Here is a brief summary of the test case I used for all the below benchmarks:
embedding layer width = 64
rnn width = 192
rnn sequence length = 20
hidden layer width = 96 (fed by final RNN state)
learning rate = 0.05, momentum = 0.8 (SGD with momentum)
batch size = 32
epochs = 2 (~250k examples per epoch)
Build TensorFlow from Source
I suspect many people ignore these warnings at TensorFlow startup:
The TensorFlow library wasn't compiled to use SSE instructions, but these are available on your machine and could speed up CPU computations.
The TensorFlow library wasn't compiled to use SSE2 instructions, but these are available on your machine and could speed up CPU computations.
The TensorFlow library wasn't compiled to use SSE3 instructions, but these are available on your machine and could speed up CPU computations.
The TensorFlow library wasn't compiled to use SSE4.1 instructions, but these are available on your machine and could speed up CPU computations.
The TensorFlow library wasn't compiled to use SSE4.2 instructions, but these are available on your machine and could speed up CPU computations.
The TensorFlow library wasn't compiled to use AVX instructions, but these are available on your machine and could speed up CPU computations.
The TensorFlow library wasn't compiled to use AVX2 instructions, but these are available on your machine and could speed up CPU computations.
The TensorFlow library wasn't compiled to use FMA instructions, but these are available on your machine and could speed up CPU computations.
The TensorFlow Performance Guide recommends building from source, but gives no benchmarks on speed improvement.

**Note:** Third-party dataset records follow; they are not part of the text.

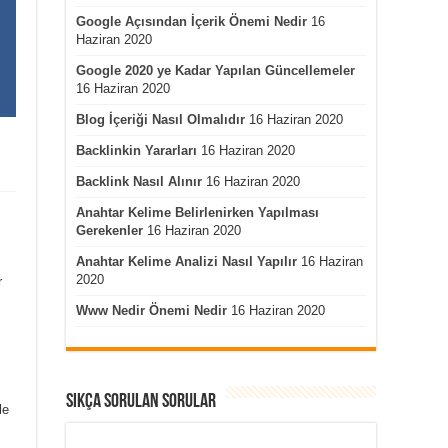
Google Açısından İçerik Önemi Nedir
16
Haziran 2020
Google 2020 ye Kadar Yapılan Güncellemeler
16 Haziran 2020
Blog İçeriği Nasıl Olmalıdır
16 Haziran 2020
Backlinkin Yararları
16 Haziran 2020
Backlink Nasıl Alınır
16 Haziran 2020
Anahtar Kelime Belirlenirken Yapılması
Gerekenler
16 Haziran 2020
Anahtar Kelime Analizi Nasıl Yapılır
16 Haziran
2020
r
Www Nedir Önemi Nedir
16 Haziran 2020
Sıkça Sorulan Sorular
le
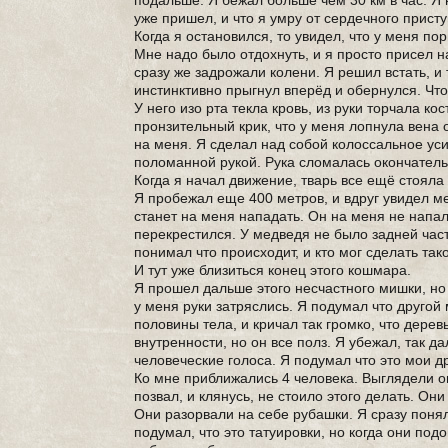
подальше. Я бежал больше чем 30 км в час. Я 
уже пришел, и что я умру от сердечного прис
Когда я остановился, то увидел, что у меня по
Мне надо было отдохнуть, и я просто присел на
сразу же задрожали колени. Я решил встать, и 
инстинктивно прыгнул вперёд и обернулся. Что 
У него изо рта текла кровь, из руки торчала ко
пронзительный крик, что у меня лопнула вена 
на меня. Я сделал над собой колоссальное уси
поломанной рукой. Рука сломалась окончательн
Когда я начал движение, тварь все ещё стояла 
Я пробежал еще 400 метров, и вдруг увидел ме
станет на меня нападать. Он на меня не напал
перекрестился. У медведя не было задней част
понимал что происходит, и кто мог сделать так
И тут уже близиться конец этого кошмара.
Я прошел дальше этого несчастного мишки, но 
у меня руки затряслись. Я подумал что другой
половины тела, и кричал так громко, что дерев
внутренности, но он все полз. Я убежал, так д
человеческие голоса. Я подумал что это мои др
Ко мне приближались 4 человека. Выглядели он
позвал, и клянусь, не стоило этого делать. Он
Они разорвали на себе рубашки. Я сразу понял, 
подумал, что это татуировки, но когда они по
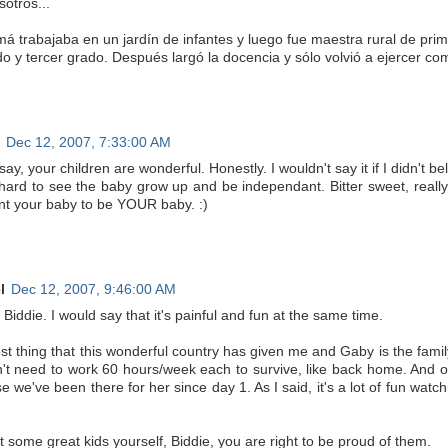
otros...
á trabajaba en un jardín de infantes y luego fue maestra rural de prim
o y tercer grado. Después largó la docencia y sólo volvió a ejercer com
Dec 12, 2007, 7:33:00 AM
say, your children are wonderful. Honestly. I wouldn't say it if I didn't bel
o hard to see the baby grow up and be independant. Bitter sweet, reall
want your baby to be YOUR baby. :)
l
Dec 12, 2007, 9:46:00 AM
 Biddie. I would say that it's painful and fun at the same time.
st thing that this wonderful country has given me and Gaby is the famil
't need to work 60 hours/week each to survive, like back home. And of 
 we've been there for her since day 1. As I said, it's a lot of fun watch
 some great kids yourself, Biddie, you are right to be proud of them.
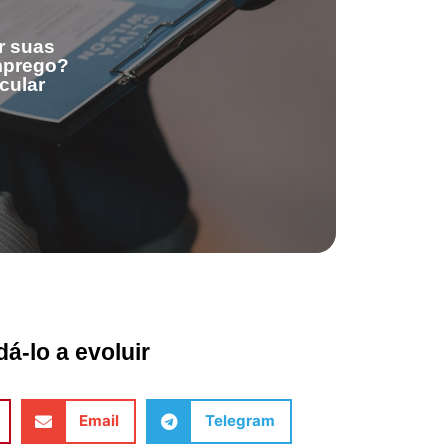
r suas
emprego?
cular
á-lo a evoluir
Email
Telegram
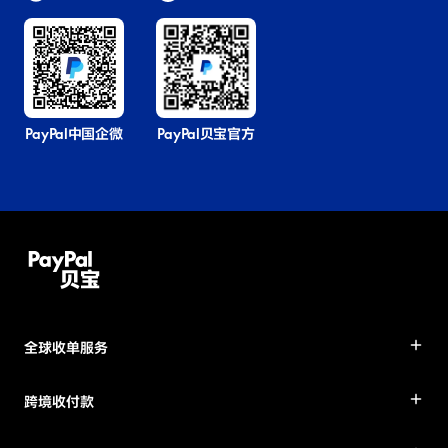
PayPal中国企微
PayPal贝宝官方
全球收单服务
跨境收付款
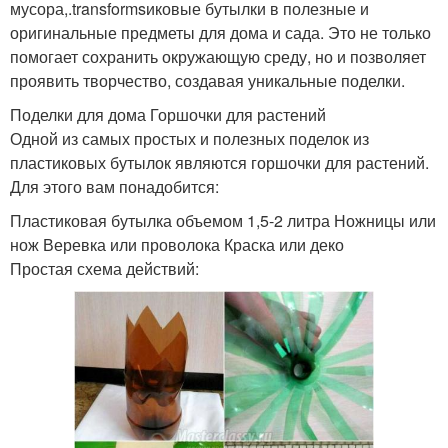
мусора,.transformsиковые бутылки в полезные и
оригинальные предметы для дома и сада. Это не только
помогает сохранить окружающую среду, но и позволяет
проявить творчество, создавая уникальные поделки.
Поделки для дома Горшочки для растений
Одной из самых простых и полезных поделок из
пластиковых бутылок являются горшочки для растений.
Для этого вам понадобится:
Пластиковая бутылка объемом 1,5-2 литра Ножницы или
нож Веревка или проволока Краска или деко
Простая схема действий:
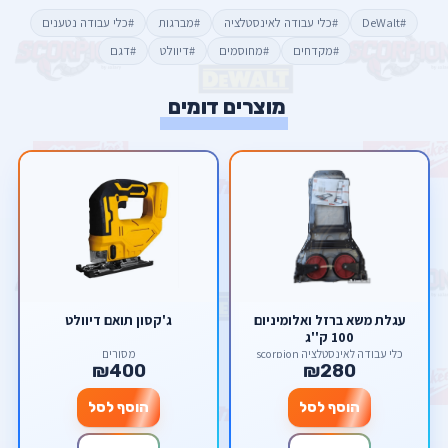
#DeWalt
#כלי עבודה לאינסטלציה
#מברגות
#כלי עבודה נטענים
#מקדחים
#מחוסמים
#דיוולט
#דגם
מוצרים דומים
עגלת משא ברזל ואלומיניום
ג'קסון תואם דיוולט
100 ק''ג
כלי עבודה לאינסטלציה scorpion
מסורים
₪400
₪280
הוסף לסל
הוסף לסל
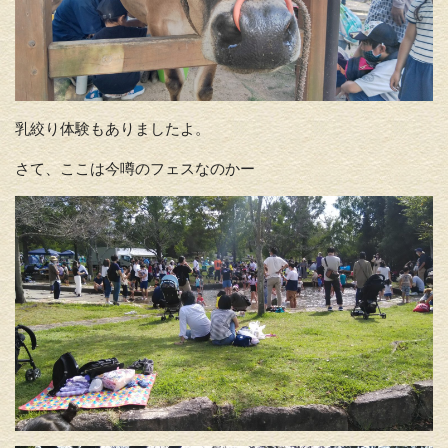
乳絞り体験もありましたよ。
さて、ここは今噂のフェスなのかー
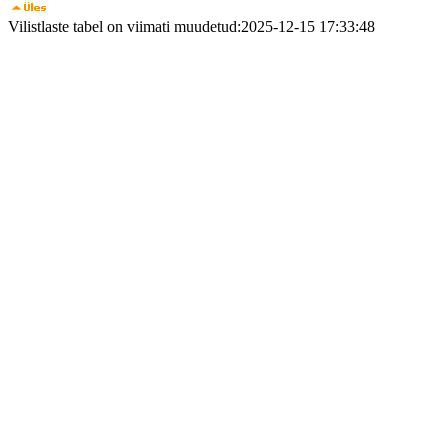
Vilistlaste tabel on viimati muudetud:2025-12-15 17:33:48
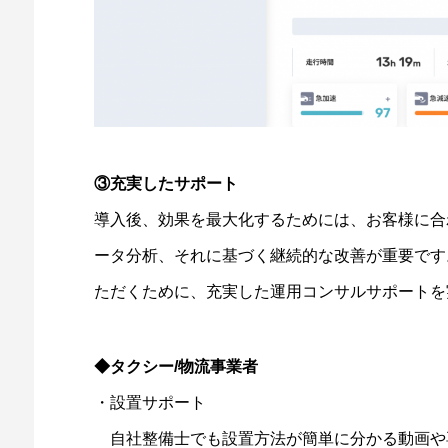
③充実したサポート
導入後、効果を最大化するためには、お客様に合
ータ分析、それに基づく継続的な改善が重要です。「
ただくために、充実した運用コンサルサポートを
◆タクシー/物流事業者
・設置サポート
自社整備士でも設置方法が簡単に分かる動画や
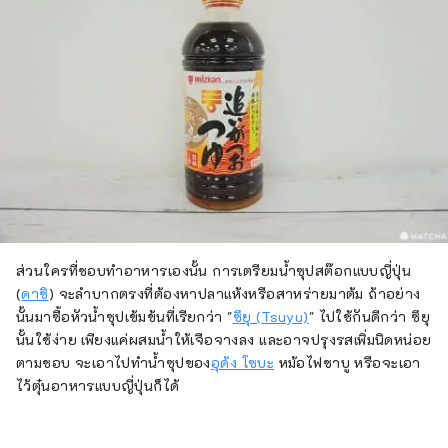
ส่วนใครที่ชอบทำอาหารเองนั้น การเตรียมน้ำซุปสต๊อกแบบญี่ปุ่น
(
ดาชิ
) จะลำบากตรงที่ต้องหาปลาแห้งหรือสาหร่ายมาต้ม ถ้าอย่าง
นั้นมาซื้อหัวน้ำซุปเข้มข้นที่เรียกว่า "
ซึยุ (Tsuyu)
" ไปใช้กันดีกว่า ซึยุ
นั้นใช้ง่าย เพียงแค่ผสมน้ำให้เจือจางลง และอาจปรุงรสเพิ่มนิดหน่อย
ตามชอบ จะเอาไปทำน้ำซุปของ
อุด้ง โซบะ
หม้อไฟชาบู หรือจะเอา
ไว้ตุ๋นอาหารแบบญี่ปุ่นก็ได้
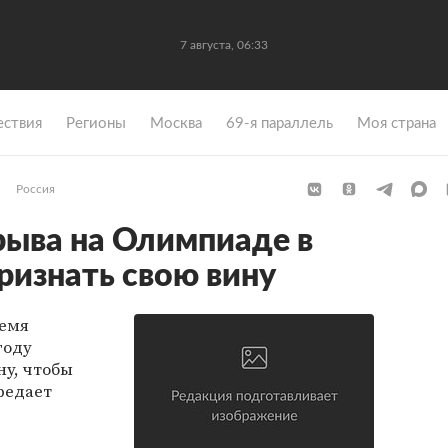
7 августа, 06:33
ствия
Регионы
Москва
69-я параллель
Моя страна
Россия
рыва на Олимпиаде в
ризнать свою вину
ремя
году
ну, чтобы
редает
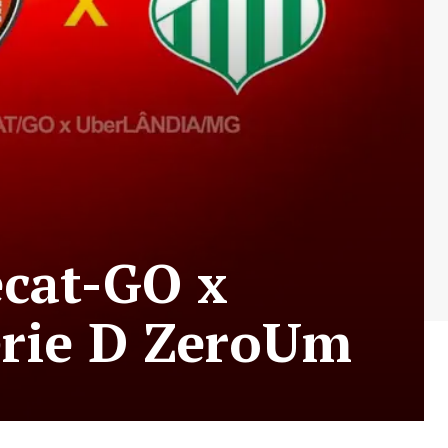
ecat-GO x
érie D ZeroUm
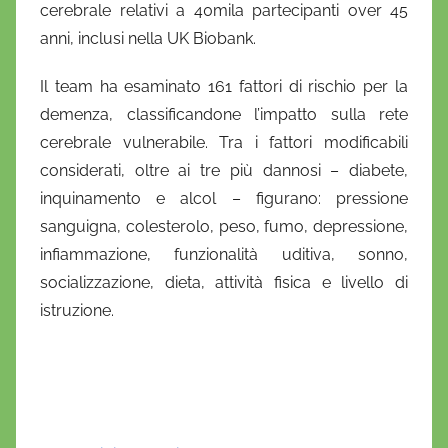
cerebrale relativi a 40mila partecipanti over 45
o
anni, inclusi nella UK Biobank.
Il team ha esaminato 161 fattori di rischio per la
demenza, classificandone l’impatto sulla rete
cerebrale vulnerabile. Tra i fattori modificabili
considerati, oltre ai tre più dannosi – diabete,
inquinamento e alcol – figurano: pressione
sanguigna, colesterolo, peso, fumo, depressione,
infiammazione, funzionalità uditiva, sonno,
socializzazione, dieta, attività fisica e livello di
istruzione.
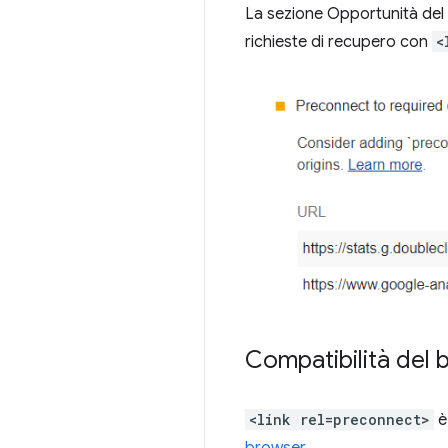
La sezione Opportunità del r
richieste di recupero con
<
Compatibilità del
<link rel=preconnect>
è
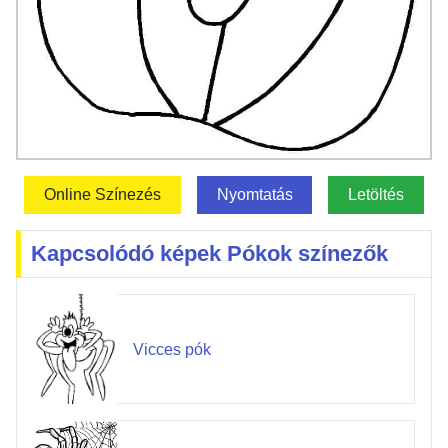
Online Színezés
Nyomtatás
Letöltés
Kapcsolódó képek Pókok színezők
Vicces pók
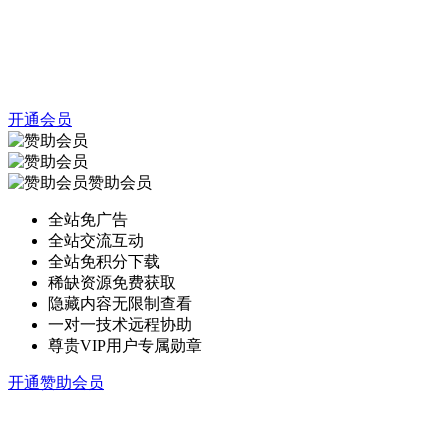
开通会员
赞助会员
全站免广告
全站交流互动
全站免积分下载
稀缺资源免费获取
隐藏内容无限制查看
一对一技术远程协助
尊贵VIP用户专属勋章
开通赞助会员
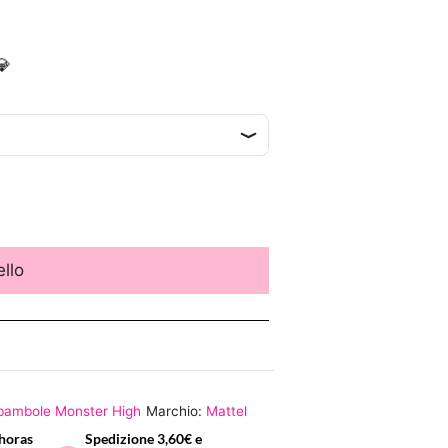
💎
ello
bambole Monster High
Marchio:
Mattel
horas
Spedizione 3,60€ e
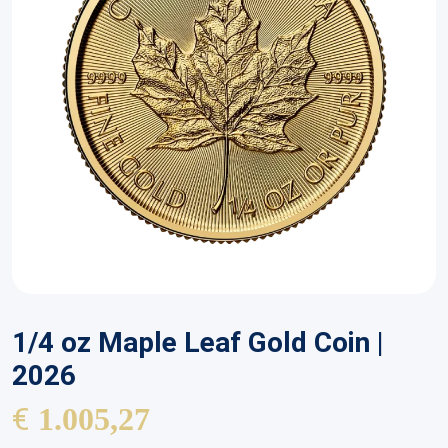
1/4 oz Maple Leaf Gold Coin |
2026
€
1.005,27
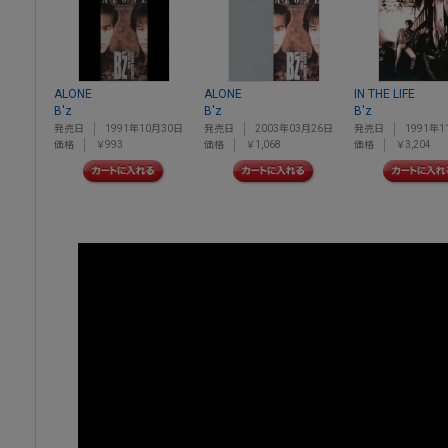
ALONE
ALONE
IN THE LIFE
B'z
B'z
B'z
発売日
1991年10月30日
発売日
2003年03月26日
発売日
1991年1
価格
￥993
価格
￥1,068
価格
￥3,204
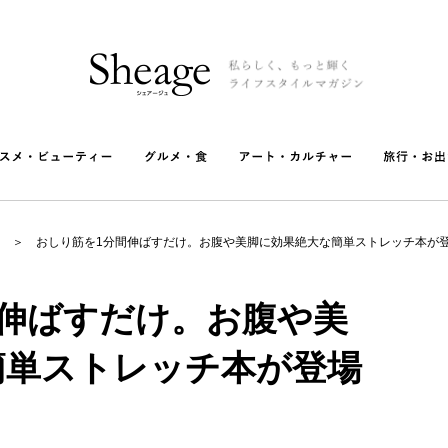
おしり筋を1分間伸ばすだけ。お腹や美脚に効果絶大な簡単ストレッチ本が
間伸ばすだけ。お腹や美
簡単ストレッチ本が登場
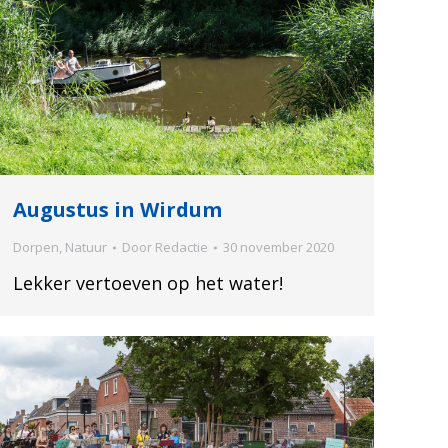
Augustus in Wirdum
Dorpen
,
Natuur
Door
Redactie
30 november 2020
Lekker vertoeven op het water!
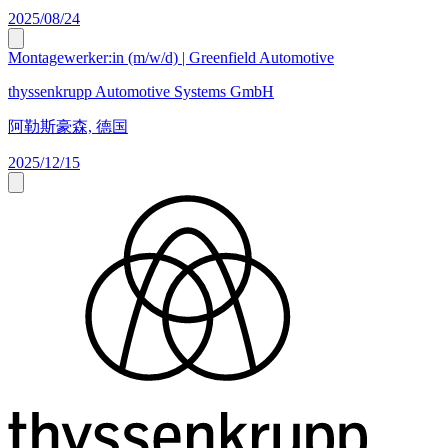
2025/08/24
Montagewerker:in (m/w/d) | Greenfield Automotive
thyssenkrupp Automotive Systems GmbH
阿勒斯豪森, 德国
2025/12/15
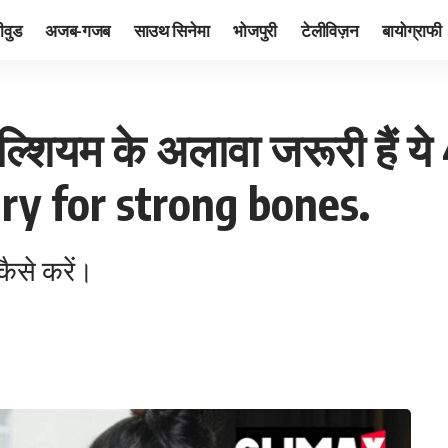
ीवुड
अजब-गजब
साउथ सिनेमा
भोजपुरी
टेलीविज़न
बायोग्राफी
ल्शियम के अलावा जरूरी हैं य
ry for strong bones.
 कैसे करें।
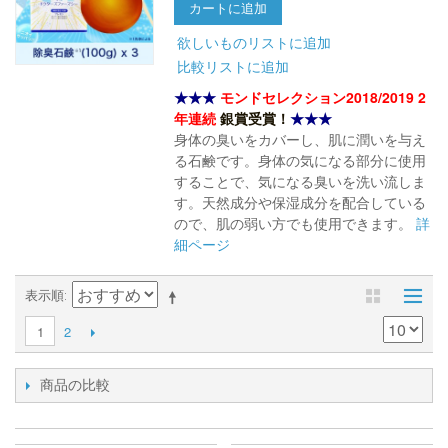
カートに追加
欲しいものリストに追加
比較リストに追加
★★★
モンドセレクション2018/2019 2
年連続
銀賞受賞！
★★★
身体の臭いをカバーし、肌に潤いを与え
る石鹸です。身体の気になる部分に使用
することで、気になる臭いを洗い流しま
す。天然成分や保湿成分を配合している
ので、肌の弱い方でも使用できます。
詳
細ページ
表示順
2
1
商品の比較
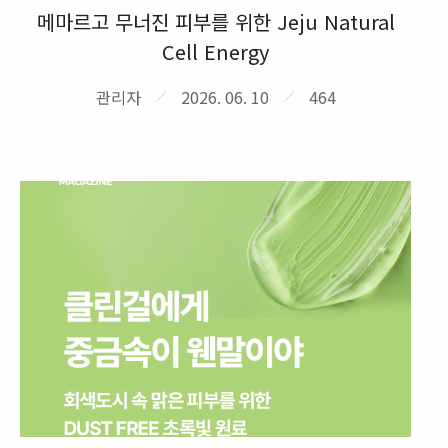
메마르고 무너진 피부를 위한 Jeju Natural
Cell Energy
관리자
2026. 06. 10
464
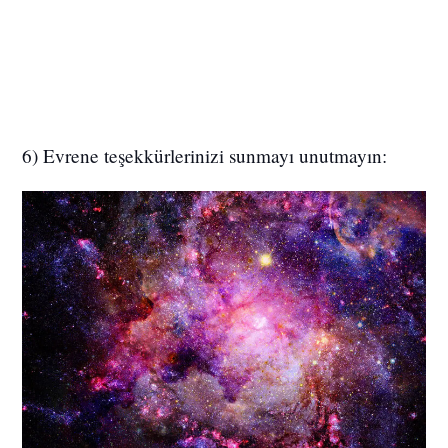
6) Evrene teşekkürlerinizi sunmayı unutmayın:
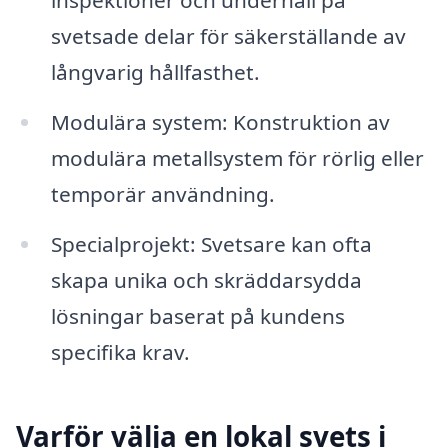
inspektioner och underhåll på
svetsade delar för säkerställande av
långvarig hållfasthet.
Modulära system: Konstruktion av
modulära metallsystem för rörlig eller
temporär användning.
Specialprojekt: Svetsare kan ofta
skapa unika och skräddarsydda
lösningar baserat på kundens
specifika krav.
Varför välja en lokal svets i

I rarely go through the effort of building from source, and never on a complex piece of software like TensorFlow. I decided to give it a shot, and honestly, it wasn’t very difficult.
The speed improvement was 1.8x on a CPU (noted as ‘laptop’ in the table):
pip (laptop) | source (laptop) | pip (GPU) | source (GPU) | |
---|---|---|---|---|
GRUCell | 390s | 258s | 240s | 228s |
Hand-Built GRU | 339s | 187s | 210s | 209s |
Table 1. Comparison of run times. laptop = Intel i5 w/ Linux. GPU = AWS EC2 p2.xlarge instance (1 x NVIDIA K80). pip = TensorFlow install with pip. source = Build from source using bazel
.
The speed improvement on a GPU machine was negligible. The CUDA and cuDNN libraries from NVIDIA are already compiled and optimized for their GPU.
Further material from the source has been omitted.